Dataset excerpts:
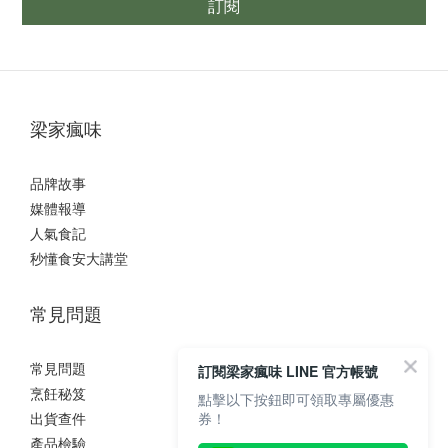
訂閱
梁家瘋味
品牌故事
媒體報導
人氣食記
秒懂食安大講堂
常見問題
常見問題
訂閱梁家瘋味 LINE 官方帳號
烹飪秘笈
點擊以下按鈕即可領取專屬優惠
出貨查件
券！
產品檢驗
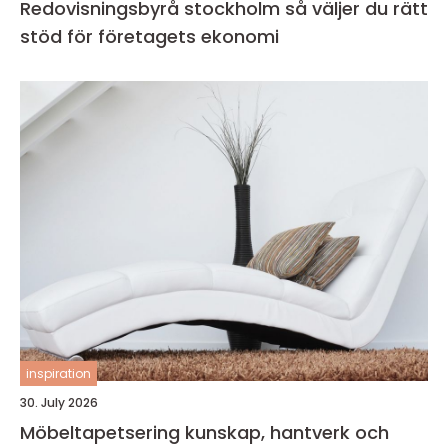
Redovisningsbyrå stockholm så väljer du rätt
stöd för företagets ekonomi
inspiration
30. July 2026
Möbeltapetsering kunskap, hantverk och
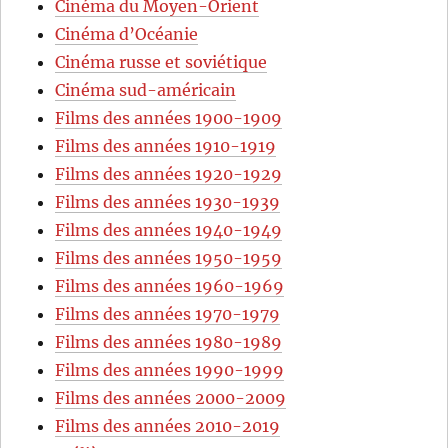
Cinéma du Moyen-Orient
Cinéma d’Océanie
Cinéma russe et soviétique
Cinéma sud-américain
Films des années 1900-1909
Films des années 1910-1919
Films des années 1920-1929
Films des années 1930-1939
Films des années 1940-1949
Films des années 1950-1959
Films des années 1960-1969
Films des années 1970-1979
Films des années 1980-1989
Films des années 1990-1999
Films des années 2000-2009
Films des années 2010-2019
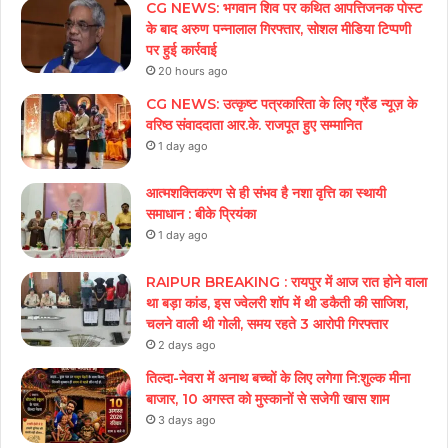
CG NEWS: भगवान शिव पर कथित आपत्तिजनक पोस्ट
के बाद अरुण पन्नालाल गिरफ्तार, सोशल मीडिया टिप्पणी
पर हुई कार्रवाई
20 hours ago
CG NEWS: उत्कृष्ट पत्रकारिता के लिए ग्रैंड न्यूज़ के
वरिष्ठ संवाददाता आर.के. राजपूत हुए सम्मानित
1 day ago
आत्मशक्तिकरण से ही संभव है नशा वृत्ति का स्थायी
समाधान : बीके प्रियंका
1 day ago
RAIPUR BREAKING : रायपुर में आज रात होने वाला
था बड़ा कांड, इस ज्वेलरी शॉप में थी डकैती की साजिश,
चलने वाली थी गोली, समय रहते 3 आरोपी गिरफ्तार
2 days ago
तिल्दा-नेवरा में अनाथ बच्चों के लिए लगेगा नि:शुल्क मीना
बाजार, 10 अगस्त को मुस्कानों से सजेगी खास शाम
3 days ago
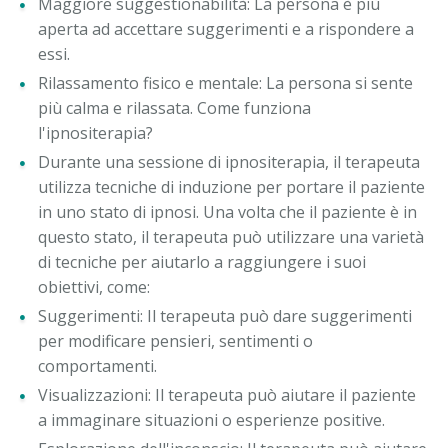
Maggiore suggestionabilità: La persona è più
aperta ad accettare suggerimenti e a rispondere a
essi.
Rilassamento fisico e mentale: La persona si sente
più calma e rilassata. Come funziona
l'ipnositerapia?
Durante una sessione di ipnositerapia, il terapeuta
utilizza tecniche di induzione per portare il paziente
in uno stato di ipnosi. Una volta che il paziente è in
questo stato, il terapeuta può utilizzare una varietà
di tecniche per aiutarlo a raggiungere i suoi
obiettivi, come:
Suggerimenti: Il terapeuta può dare suggerimenti
per modificare pensieri, sentimenti o
comportamenti.
Visualizzazioni: Il terapeuta può aiutare il paziente
a immaginare situazioni o esperienze positive.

EXERCISE AIM:
Within the entries above, find the string "Films" and return each line that holds it.

ANSWER AREA:
Films des années 1900-1909
Films des années 1910-1919
Films des années 1920-1929
Films des années 1930-1939
Films des années 1940-1949
Films des années 1950-1959
Films des années 1960-1969
Films des années 1970-1979
Films des années 1980-1989
Films des années 1990-1999
Films des années 2000-2009
Films des années 2010-2019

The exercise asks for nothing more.